Audiência Pública em Corumbá Discute Demarcação de Terras Federais no Pantanal

A audiência pública em Corumbá, realizada pela SPU/MS, deu início ao processo de demarcação de terrenos federais no Pantanal, com foco em preservar os direitos das comunidades locais. A iniciativa busca estabelecer limites claros para o domínio público federal, garantindo a participação da população na discussão.

Redação Corumbá - MS
Iniciativa visa estabelecer limites de domínio público em áreas ribeirinhas e de inundação, garantindo a participação da comunidade local.
Na última terça-feira, 24 de fevereiro, a Prefeitura de Corumbá foi parte integrante de uma audiência pública que marcou o início do processo de demarcação de terrenos federais em zonas ribeirinhas e de inundação no Pantanal sul-mato-grossense.
O evento, promovido pela Superintendência do Patrimônio da União em Mato Grosso do Sul (SPU/MS), ocorreu no Centro de Convenções do Pantanal e teve como foco a definição da Linha Média das Enchentes Ordinárias (LMEO), um critério técnico crucial para a identificação dos limites do domínio público federal.
O projeto da SPU abrange a demarcação de aproximadamente 750 km do rio Paraguai e outros cursos d’água da região, incluindo canais e corixos como Tamengo, Mandioré e Córrego do Jacaré.

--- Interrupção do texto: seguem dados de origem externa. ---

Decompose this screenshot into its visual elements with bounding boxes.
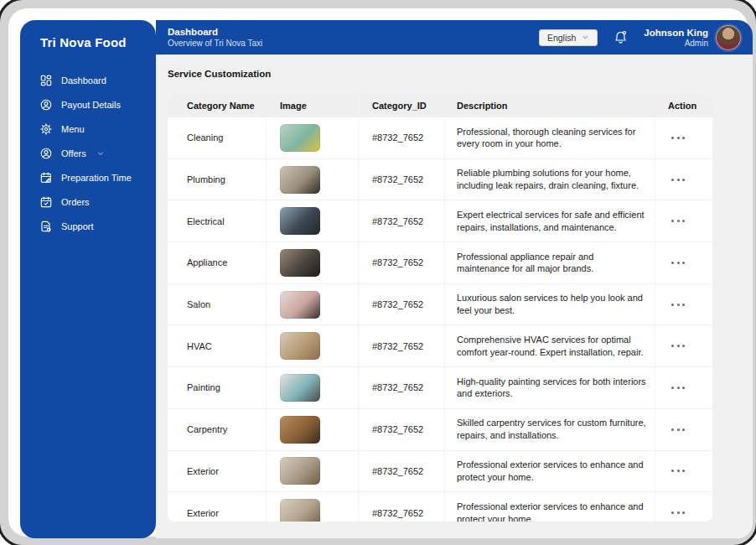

Além disso, incluem-se trechos de outros rios, como cerca de 300 km do rio Taquari e 160 km do rio Nabileque, totalizando uma área de planície de inundação que chega a cerca de 35 mil km².
A diretora-presidente da Fundação de Desenvolvimento Urbano e Patrimônio Histórico, Lauzie Xavier Salazar, que representou o prefeito Dr.

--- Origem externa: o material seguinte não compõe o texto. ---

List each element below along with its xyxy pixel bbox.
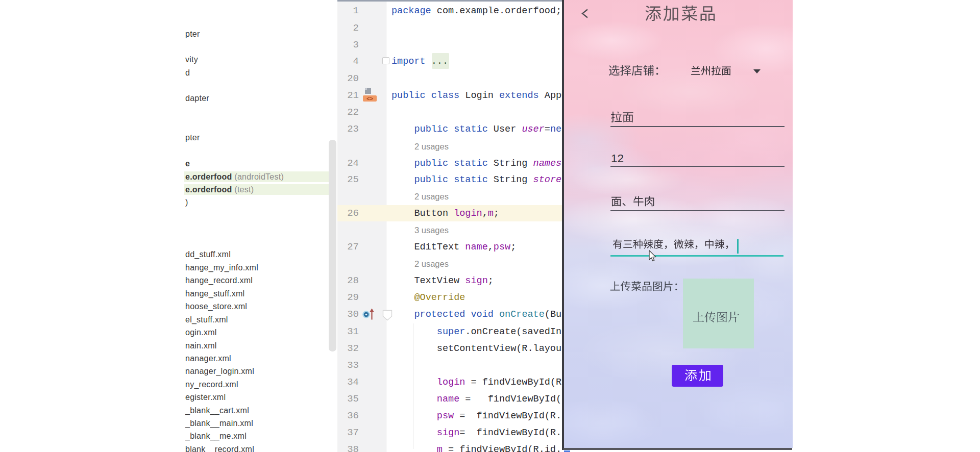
svg-text:<>: <> xyxy=(366,96,374,102)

Gabriel Alves de Oliveira, ressaltou a importância da audiência para legitimar os limites federais e ouvir as necessidades da população local.
“Este é um momento fundamental para garantir a legitimidade do processo de identificação dos limites de domínio público.
Queremos receber contribuições e esclarecimentos que tornem o procedimento técnico e responsável”, afirmou Salazar, enfatizando o papel do município como interlocutor entre a comunidade e o governo federal.
O superintendente regional da SPU/MS, Tiago Resende Botelho, explicou que a finalidade da demarcação é essencialmente jurídica e administrativa, visando uma gestão sustentável do patrimônio público, e não a remoção de ocupantes.
“A demarcação não tem a intenção de tirar a terra de ninguém. Muitas vezes, os ribeirinhos são os mais afetados por desinformações”, destacou Botelho.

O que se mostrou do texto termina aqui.